### EXERCISE
Using the records below, write out the line with "Mijn account" and each line after it through the final one, exactly, and only those.
● ● ●
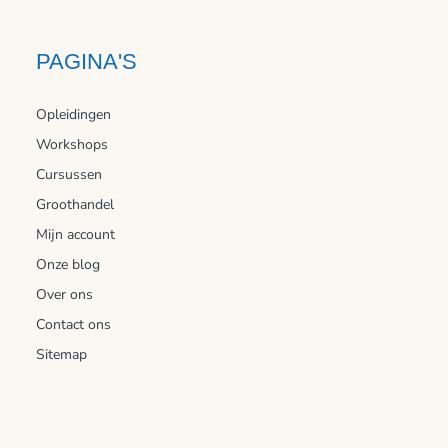
PAGINA'S
Opleidingen
Workshops
Cursussen
Groothandel
Mijn account
Onze blog
Over ons
Contact ons
Sitemap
● ● ●
### ANSWER SPACE
Mijn account
Onze blog
Over ons
Contact ons
Sitemap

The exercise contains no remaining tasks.